Agents Need Broader Capabilities
As the contact center begins to view its needs in the full context of the overall organization, leaders should also look at the needs of agents in a broader lens. Adding omnichannel capability is a big and necessary step forward from the legacy model. Efficient call management remains important, but agents need more than more channels at their disposal. As NTT’s 2021 Global CX Benchmarking Report notes, customers utilize a broad mix of channels, and that mix of channels varies by age. For example, customers who are 25 years old and under are more likely to use social media channels with it being the most popular among 35.7%. However, those in the 40-59 demographic are much more likely to use the telephone to contact an organization.
What agents really need is full visibility across all the touch points that constitute the customer journey with the ability to engage both intelligently and personally in real time. These capabilities are the essence of CX and have little to do with how quickly an agent picks up a call. The challenge is to provide that visibility seamlessly, so the agent has the right information at the right time and over the right channel. All this orchestration must be transparent to the agent and the end customer.

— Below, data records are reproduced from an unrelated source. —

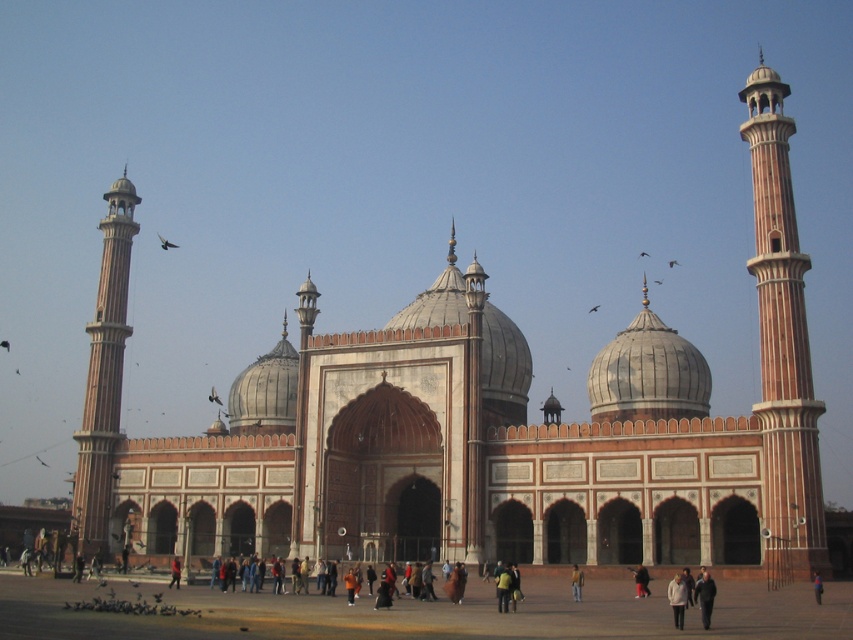 Question: Is reddish-brown stone minaret at left to the right of orange fabric jacket at center from the viewer's perspective?

Choices:
 (A) no
 (B) yes

Answer: (A)

Question: Is reddish-brown stone minaret at left bigger than orange fabric jacket at center?

Choices:
 (A) no
 (B) yes

Answer: (B)

Question: Among these objects, which one is nearest to the camera?

Choices:
 (A) reddish-brown stone minaret at left
 (B) reddish-brown stone minaret at right
 (C) orange fabric jacket at center

Answer: (C)

Question: Among these points, which one is farthest from the camera?

Choices:
 (A) (817, 582)
 (B) (106, 285)

Answer: (B)

Question: Is reddish-brown stone minaret at left to the right of orange fabric jacket at center from the viewer's perspective?

Choices:
 (A) yes
 (B) no

Answer: (B)

Question: Estimate the real-world distances between objects in this image. Which object is closer to the blue fabric person at center?

Choices:
 (A) reddish-brown stone minaret at left
 (B) orange fabric jacket at center

Answer: (B) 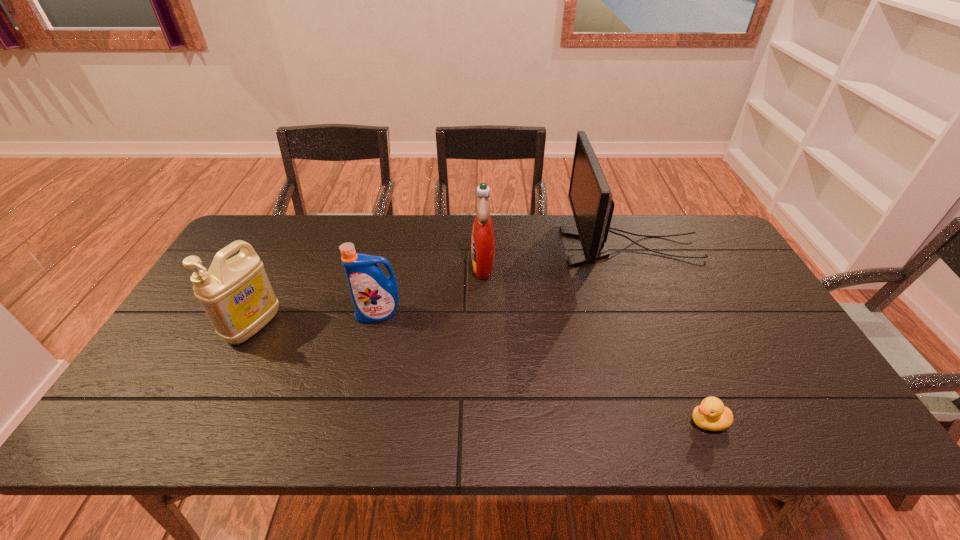 Locate which object is the second closest to the second detergent from left to right. Please provide its 2D coordinates. Your answer should be formatted as a tuple, i.e. [(x, y)], where the tuple contains the x and y coordinates of a point satisfying the conditions above.

[(483, 238)]

Identify which object is located as the nearest to the nearest object. Please provide its 2D coordinates. Your answer should be formatted as a tuple, i.e. [(x, y)], where the tuple contains the x and y coordinates of a point satisfying the conditions above.

[(590, 197)]

Where is `detergent that is the second closest to the fourth object from right to left`? Image resolution: width=960 pixels, height=540 pixels. detergent that is the second closest to the fourth object from right to left is located at coordinates (483, 238).

Find the location of `detergent that is the second closest one to the leftmost detergent`. detergent that is the second closest one to the leftmost detergent is located at coordinates (483, 238).

At what (x,y) coordinates should I click in order to perform the action: click on vacant area that satisfies the following two spatial constraints: 1. on the front surface of the rightmost detergent; 2. on the front side of the leftmost detergent. Please return your answer as a coordinate pair (x, y). Looking at the image, I should click on (484, 326). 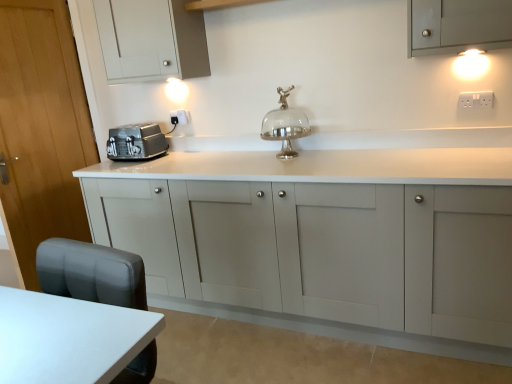 Measure the distance between white plastic electric outlet at upper center, the 2th electric outlet viewed from the front, and camera.

They are 9.09 feet apart.

Where is `silver metallic cake stand at center`? This screenshot has width=512, height=384. silver metallic cake stand at center is located at coordinates (285, 125).

This screenshot has height=384, width=512. Describe the element at coordinates (285, 125) in the screenshot. I see `silver metallic cake stand at center` at that location.

This screenshot has height=384, width=512. Describe the element at coordinates (136, 142) in the screenshot. I see `satin silver toaster at left` at that location.

Identify the location of white plastic electric outlet at upper center, which ranks as the first electric outlet in back-to-front order. (180, 117).

This screenshot has width=512, height=384. What are the coordinates of `electric outlet located in front of the white plastic electric outlet at upper center, the 2th electric outlet viewed from the front` in the screenshot? It's located at (475, 100).

How many degrees apart are the facing directions of white plastic electric outlet at upper center, placed as the second electric outlet when sorted from right to left, and white plastic electric outlet at upper right, the second electric outlet from the back?

There is a 1.96-degree angle between the facing directions of white plastic electric outlet at upper center, placed as the second electric outlet when sorted from right to left, and white plastic electric outlet at upper right, the second electric outlet from the back.

Could you measure the distance between white plastic electric outlet at upper center, which ranks as the first electric outlet in back-to-front order, and white plastic electric outlet at upper right, the 2th electric outlet in the left-to-right sequence?

The distance of white plastic electric outlet at upper center, which ranks as the first electric outlet in back-to-front order, from white plastic electric outlet at upper right, the 2th electric outlet in the left-to-right sequence, is 1.66 meters.

From the image's perspective, which one is positioned higher, white plastic electric outlet at upper center, placed as the second electric outlet when sorted from right to left, or white plastic electric outlet at upper right, the second electric outlet from the back?

white plastic electric outlet at upper center, placed as the second electric outlet when sorted from right to left, appears higher in the image.

Which of these two, white plastic electric outlet at upper right, which ranks as the first electric outlet in front-to-back order, or white glossy wall sconce at upper right, is wider?

white glossy wall sconce at upper right.

How different are the orientations of white plastic electric outlet at upper right, the 2th electric outlet in the left-to-right sequence, and white glossy wall sconce at upper right in degrees?

white plastic electric outlet at upper right, the 2th electric outlet in the left-to-right sequence, and white glossy wall sconce at upper right are facing 0.000901 degrees away from each other.

Is white plastic electric outlet at upper right, the 2th electric outlet in the left-to-right sequence, at the left side of white glossy wall sconce at upper right?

In terms of how agents can provide great CX, this translates into having a unified desktop where all these capabilities come together in one interface. This represents a major shift from the analog world where agents engage using a desk phone or a headset, and clumsily multitask taking notes, sending emails and writing sticky notes. CX is now a digital experience where the channels, workflows and processes are digital. In this world, all activities and interactions are digital, so everything is captured, connected and shared.
The breakthrough here is the ability to draw resources from the entire organization – both front office and back office – where all the information relevant to each customer interaction flows to the agent through the desktop. This goes well beyond providing richer communications tools to agent and needs to be part of the strategy to better support your agents. Not only does this become the main enabler for great CX, but also for a great AX (agent experience).